第20話 高い勉強代

 銃を撃つときには当然、視線はターゲットに向けるはず。



 つまりアントニオの目は、"私から視線が外れる"のだ。



 その隙に私は車の影に身を隠す。



 計算通り、私は今、アントニオの背後を取っている。



 あとは隠し持っていたナイフを、このクソッタレのヤクザの背中に突き立ててやればいい。



 アントニオのヤツは、私たちが素人だとタカを括り、1人で来たのが運の尽きだ。



 私の姿が見えないので、アントニオは少なからず戸惑っている。



 ヤルなら今しかない!



 私は車の影から飛び出す。



「このヤロー!」



 ナイフを逆手に持って振りかぶる。



 相手は悪党だ。ためらう理由などない。



 が、次の瞬間、アントニオは振り返る。

 まるで初めからそうすると決めていたかのように、滑らかな動きだった。

 軽やかに身を翻すと、いとも容易く私の攻撃をかわす。



 思ってもいない行動に、私の体は対応できなかった。勢い余って、埃っぽいコンクリートの床の上に倒れる。



 汗だくの体が砂埃まみれだ。



 立ちあがろうとナイフを持った手を床についた、そのときだ。

 すかさずサンダルを履いたアントニオの足が、私の手を踏みつけた。



「いい考えだったが、所詮は素人だな」



 タバコの火をもみ消すように、私の手を踏みにじる。たまらず手からナイフを離してしまう。

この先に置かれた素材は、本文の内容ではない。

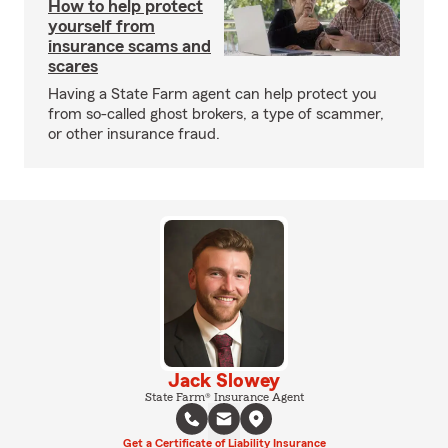
How to help protect
yourself from
insurance scams and
scares
Having a State Farm agent can help protect you
from so-called ghost brokers, a type of scammer,
or other insurance fraud.
Jack Slowey
State Farm® Insurance Agent
Get a Certificate of Liability Insurance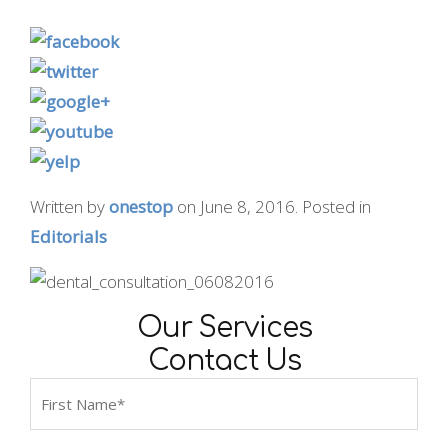
Written by
onestop
on
June 8, 2016
. Posted in
Editorials
Our Services
Contact Us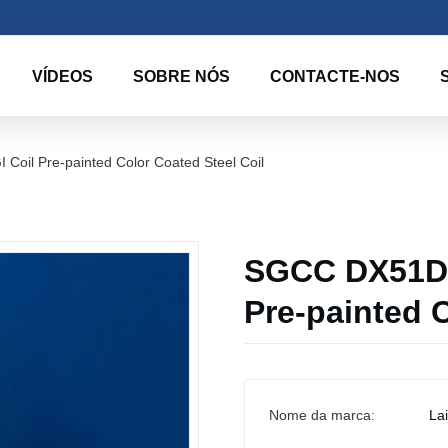
VÍDEOS
SOBRE NÓS
CONTACTE-NOS
il Pre-painted Color Coated Steel Coil
SGCC DX51D 
Pre-painted C
Nome da marca:
La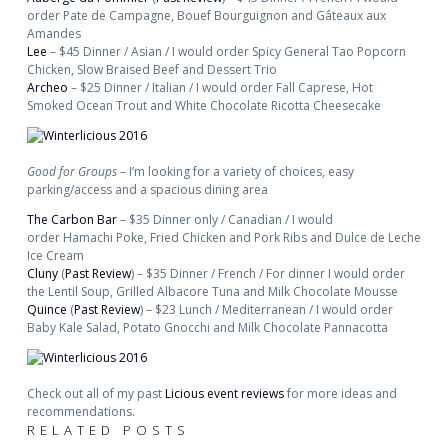
order Pate de Campagne, Bouef Bourguignon and Gâteaux aux
Amandes
Lee
– $45 Dinner / Asian / I would order Spicy General Tao Popcorn
Chicken, Slow Braised Beef and Dessert Trio
Archeo
– $25 Dinner / Italian / I would order Fall Caprese, Hot
Smoked Ocean Trout and White Chocolate Ricotta Cheesecake
Good for Groups
– I’m looking for a variety of choices, easy
parking/access and a spacious dining area
The Carbon Bar
– $35 Dinner only / Canadian / I would
order Hamachi Poke, Fried Chicken and Pork Ribs and Dulce de Leche
Ice Cream
Cluny
(
Past Review
) – $35 Dinner / French / For dinner I would order
the Lentil Soup, Grilled Albacore Tuna and Milk Chocolate Mousse
Quince
(
Past Review
) – $23 Lunch / Mediterranean / I would order
Baby Kale Salad, Potato Gnocchi and Milk Chocolate Pannacotta
Check out all of my past
Licious event reviews
for more ideas and
recommendations.
RELATED POSTS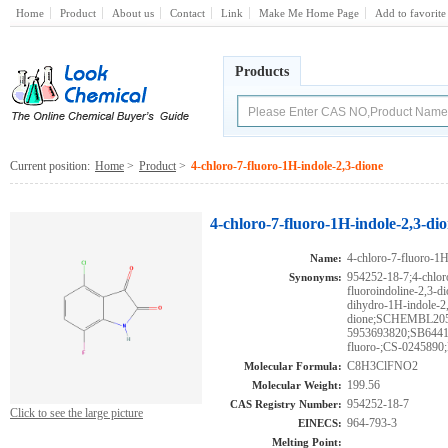
Home
Product
About us
Contact
Link
Make Me Home Page
Add to favorite
Products
Current position:
Home
>
Product
>
4-chloro-7-fluoro-1H-indole-2,3-dione
4-chloro-7-fluoro-1H-indole-2,3-di
4-chloro-7-fluoro-1H
Name:
954252-18-7;4-chlor
Synonyms:
fluoroindoline-2,3-di
dihydro-1H-indole-2
dione;SCHEMBL20
5953693820;SB64415
fluoro-;CS-024589
C8H3ClFNO2
Molecular Formula:
199.56
Molecular Weight:
954252-18-7
CAS Registry Number:
Click to see the large picture
964-793-3
EINECS:
Melting Point: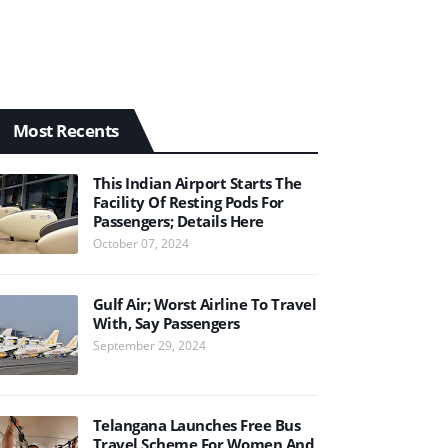
Most Recents
This Indian Airport Starts The
Facility Of Resting Pods For
Passengers; Details Here
October 07, 2024
Gulf Air; Worst Airline To Travel
With, Say Passengers
September 29, 2024
Telangana Launches Free Bus
Travel Scheme For Women And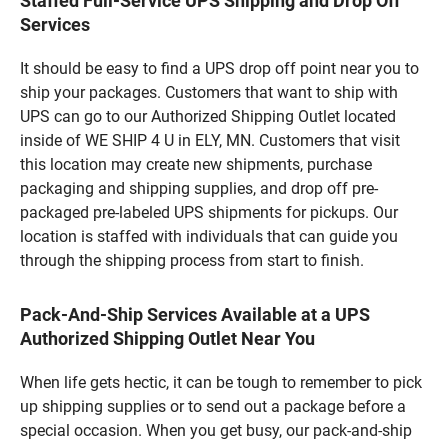
Staffed Full-Service UPS Shipping and Drop Off
Services
It should be easy to find a UPS drop off point near you to
ship your packages. Customers that want to ship with
UPS can go to our Authorized Shipping Outlet located
inside of WE SHIP 4 U in ELY, MN. Customers that visit
this location may create new shipments, purchase
packaging and shipping supplies, and drop off pre-
packaged pre-labeled UPS shipments for pickups. Our
location is staffed with individuals that can guide you
through the shipping process from start to finish.
Pack-And-Ship Services Available at a UPS
Authorized Shipping Outlet Near You
When life gets hectic, it can be tough to remember to pick
up shipping supplies or to send out a package before a
special occasion. When you get busy, our pack-and-ship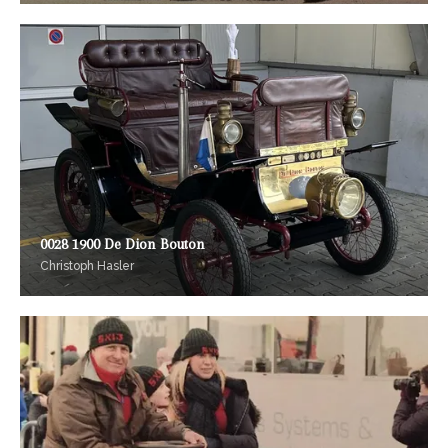
0028 1900 De Dion Bouton
Christoph Hasler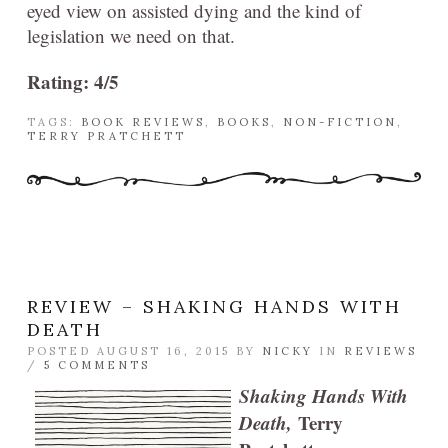
eyed view on assisted dying and the kind of
legislation we need on that.
Rating: 4/5
TAGS:
BOOK REVIEWS
,
BOOKS
,
NON-FICTION
,
TERRY PRATCHETT
REVIEW – SHAKING HANDS WITH
DEATH
POSTED AUGUST 16, 2015 BY
NICKY
IN
REVIEWS
/
5 COMMENTS
Shaking Hands With
Death,
Terry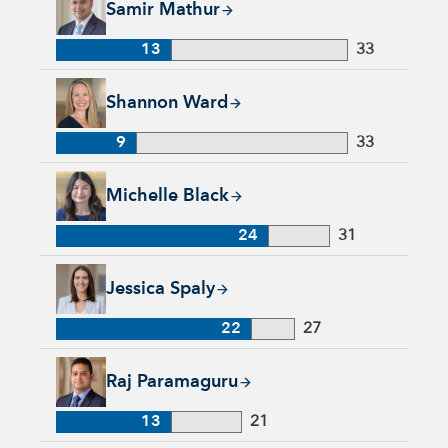
Samir Mathur
13
33
Shannon Ward, 9 years with Capital Group, 33 years of indus
Shannon Ward
9
33
Michelle Black, 24 years with Capital Group, 31 years of indu
Michelle Black
24
31
Jessica Spaly, 22 years with Capital Group, 27 years of indust
Jessica Spaly
22
27
Raj Paramaguru, 13 years with Capital Group, 21 years of ind
Raj Paramaguru
13
21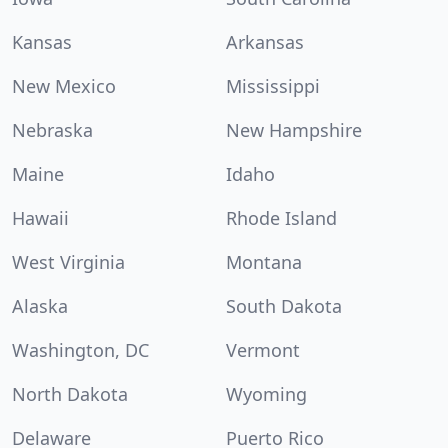
Kansas
Arkansas
New Mexico
Mississippi
Nebraska
New Hampshire
Maine
Idaho
Hawaii
Rhode Island
West Virginia
Montana
Alaska
South Dakota
Washington, DC
Vermont
North Dakota
Wyoming
Delaware
Puerto Rico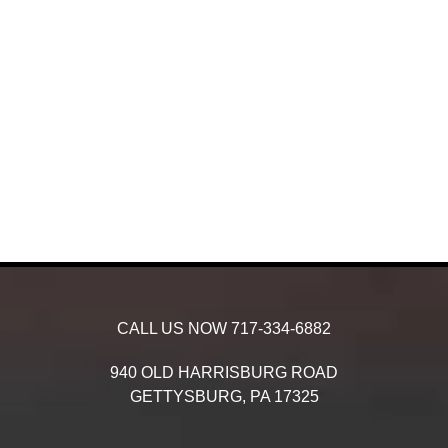
CALL US NOW
717-334-6882
940 OLD HARRISBURG ROAD
GETTYSBURG,
PA
17325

 私は反対の手でナイフを拾おうするが、お見通しだったようだ。



 アントニオはナイフを蹴り飛ばす。

 無理やり私を仰向けにすると、体をまさぐった。

 他に何かを隠し持っていないかを確認しているのだ。何もないとわかると、アントニオは少し意外そうな表情をした。

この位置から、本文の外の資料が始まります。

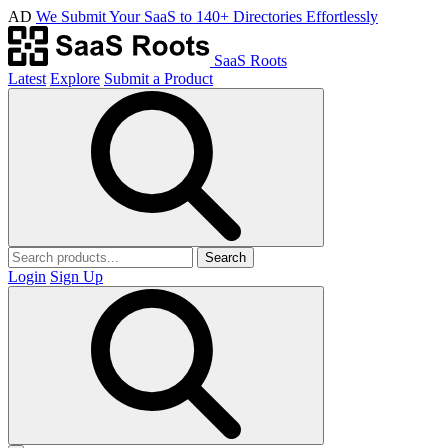
AD
We Submit Your SaaS to 140+ Directories Effortlessly
SaaS Roots
Latest
Explore
Submit a Product
Search
Login
Sign Up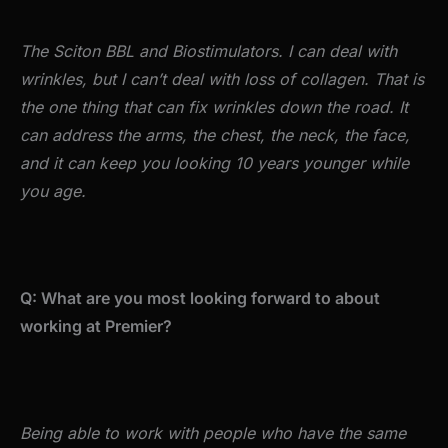
The Sciton BBL and Biostimulators. I can deal with
wrinkles, but I can’t deal with loss of collagen. That is
the one thing that can fix wrinkles down the road. It
can address the arms, the chest, the neck, the face,
and it can keep you looking 10 years younger while
you age.
Q: What are you most looking forward to about
working at Premier?
Being able to work with people who have the same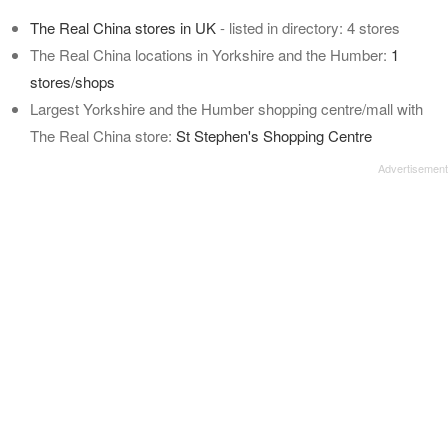
The Real China stores in UK
- listed in directory: 4 stores
The Real China locations in Yorkshire and the Humber:
1
stores/shops
Largest Yorkshire and the Humber shopping centre/mall with
The Real China store:
St Stephen's Shopping Centre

「おいおい、エモノはあれだけかよ。拍子抜けだな。俺を殺す気なら、もっと武器を仕込んでおけよ」



 楽しげに笑うと、アントニオは銃口を私に向けた。

 弾丸を発射したばかりのサイレンサーからは、微かに熱気が伝わってくる。



 銃口は、まさに私の目と鼻の先にあった。



「さて。飼い主の手を噛んだ野良猫がどうなるのか、覚悟はできてるんだろうな?」



「飼い主がいるのに野良猫? お前、頭悪いだろ?」



 アントニオは白い歯を見せた。



「いいねえ。この期に及んで憎まれ口を叩けるとは大したもんだ」



「さっさとやれよ、クズヤローが!」



「人のこと言えんのか? お前も相当なクズじゃねえか」



 アントニオは少し離れたところに転がる肉の塊に向かって顎をしゃくった。



「童貞くんに甘い言葉を囁いて手懐けて、挙げ句にまんまと囮に仕立て上げたクセによ。

 仕掛けた盗聴器で聞いていて、こっちが恥ずかしくなったぜ」



 それに、とアントニオはポケットからビニール袋を取り出す。そこにはタバコの吸い殻がある。

 アントニオが吸っているものとは、別の銘柄だ。


「これ、あのガキに吸わせたタバコだろ? 万が一のために、アイツにも罪を着せようとしてたってわけだ。

 まったくとんだ性悪女だよ、お前は」



 そう言って拳銃をズボンにしまうと、私の前にしゃがみ込む。



「お前、俺の『蝶』にならねぇか?」



「蝶?」



「そうだ。うちじゃ、飼ってる女たちのことを『蝶』って呼んでんだ。組長おやじのアイデアでな。

 女が色んな男に乗り換える様は、まるで花から花へ移動する蝶みたいだってな」



 確か、私がリヒトに盛られた薬の名前も「バタフライ」だったはずだ。



 ヤクザって生き物は、よほど蝶が好きと見える。



「くだらない。結局、女を喰い物にして、用が済んだら捨てるんだろうが」



「なら、今ここで死ぬか?」



 答えを聞くまでもなかったのだろう。

 アントニオは立ち上がる。



「次は運び屋をやってもらう。簡単な仕事だ」



 私に選択肢はない。



「1つ、いいことを教えといてやる」



 思い切り腹を蹴られた。

 背中に突き抜けるような痛みが走る。



「人を襲うときは、声を出さずにそっと近づけ。

『クソヤロー!』なんて叫びながらつっこんだ、相手に『今から襲います』って教えてるようなもんだからな」



 わかったか? と私のオデコを叩くと踵を返す。



「また連絡する」



 アントニオは車に乗って行ってしまう。



 数日後、自宅の郵便受けに私宛の手紙が入っていた。



《運び屋をやってもらう》



 簡素な手紙に最後に、住所が書かれていた。